Dennis DeBusschere, chief market strategist da casa de investimento, explica que os investidores inquiridos pela 22V esperam que uma subida da yield das Treasury a 10 anos dos EUA para 5%, ou um preço do petróleo acima de 115 dólares por barril, provoquem destruição de procura. Na prática, isto significaria um crescimento do PIB abaixo de 1% durante vários trimestres.
Nesta terça-feira, a yield da Treasury a 10 anos subiu para o nível mais elevado desde o início de 2025, sendo negociada em torno de 4,65%. DeBusschere sublinha que a subida até 5% pode acontecer em breve se o Estreito de Ormuz, via crucial para o transporte de crude e que tem estado praticamente fechado desde o início da guerra entre os EUA e o Irão, não for reaberto num horizonte próximo.
Na sua nota de terça-feira a clientes, DeBusschere descreve a recente movimentação como um risco de cauda em alta, salientando que o aumento invulgarmente rápido das yields a 10 anos na última semana elevou esse risco.
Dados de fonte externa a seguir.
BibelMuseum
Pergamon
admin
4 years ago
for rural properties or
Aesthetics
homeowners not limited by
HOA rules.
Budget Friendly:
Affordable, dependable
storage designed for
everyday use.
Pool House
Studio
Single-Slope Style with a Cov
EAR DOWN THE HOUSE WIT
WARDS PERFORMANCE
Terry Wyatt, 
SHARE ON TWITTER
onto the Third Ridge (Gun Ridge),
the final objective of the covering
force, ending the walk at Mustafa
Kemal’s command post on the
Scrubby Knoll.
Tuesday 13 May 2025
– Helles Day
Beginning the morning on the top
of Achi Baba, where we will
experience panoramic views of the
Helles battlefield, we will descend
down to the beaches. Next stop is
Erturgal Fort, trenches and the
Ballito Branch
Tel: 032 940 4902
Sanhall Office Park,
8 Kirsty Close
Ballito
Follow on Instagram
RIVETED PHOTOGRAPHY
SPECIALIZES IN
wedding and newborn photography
Para o estratega, a grande incógnita macroeconómica é a intensidade e a duração das restrições de oferta. Nas suas palavras, algo pode partir-se.
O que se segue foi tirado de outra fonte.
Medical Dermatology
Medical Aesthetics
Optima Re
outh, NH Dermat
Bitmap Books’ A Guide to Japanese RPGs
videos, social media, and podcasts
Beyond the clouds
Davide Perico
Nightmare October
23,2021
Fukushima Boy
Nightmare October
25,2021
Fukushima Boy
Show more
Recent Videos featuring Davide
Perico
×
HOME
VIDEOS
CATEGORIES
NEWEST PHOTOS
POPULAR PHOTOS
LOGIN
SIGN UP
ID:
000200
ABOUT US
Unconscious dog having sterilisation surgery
Quando as yields globais a 10 anos se movem tão abruptamente, aponta DeBusschere, os investidores começam a recear que possa ocorrer um evento adverso de maior dimensão.
No mercado de matérias-primas, os futuros de Brent, referência global para o petróleo, foram transacionados acima de 110 dólares por barril esta terça-feira. Desde o início da guerra, o Brent subiu mais de 54% até ao fecho de segunda-feira.
Riscos adicionais para as ações
As ações recuaram na sessão de terça-feira, pressionadas pela subida das taxas de juro. A yield da Treasury a 30 anos dos EUA atingiu o nível mais elevado em quase 19 anos. Apesar desta correção, os principais índices norte-americanos continuam próximos de máximos históricos.
Segundo Peter Oppenheimer, chief global equity strategist da Goldman Sachs, esta resiliência dos índices resulta das expectativas de crescimento robusto do PIB. A Goldman antecipa um crescimento nominal do PIB global de 5,9% em 2026, acima dos 4,7% registados no ano anterior. Esta aceleração é suportada, sobretudo, por um crescimento considerado extraordinário dos lucros nos setores tecnológico e energético.
Oppenheimer alerta, contudo, para a elevada concentração da valorização. De acordo com o estratega, os setores de telecomunicações, media e tecnologia representam 85% do retorno do S&P 500 neste ano, o que torna o rally de mercado dependente de um número reduzido de áreas.
O estratega admite que as ações podem enfrentar uma correção, em particular se a inflação se mantiver acima do esperado. Adicionalmente, uma nova subida acentuada das yields obrigacionistas representa, segundo Oppenheimer, um risco significativo para os investidores em ações.
Na sua avaliação, ainda que os rallies de momentum nas várias regiões reflitam um crescimento sólido dos lucros subjacentes, estes movimentos aumentam o risco de uma correção acionista caso se deteriore a combinação entre crescimento económico e inflação.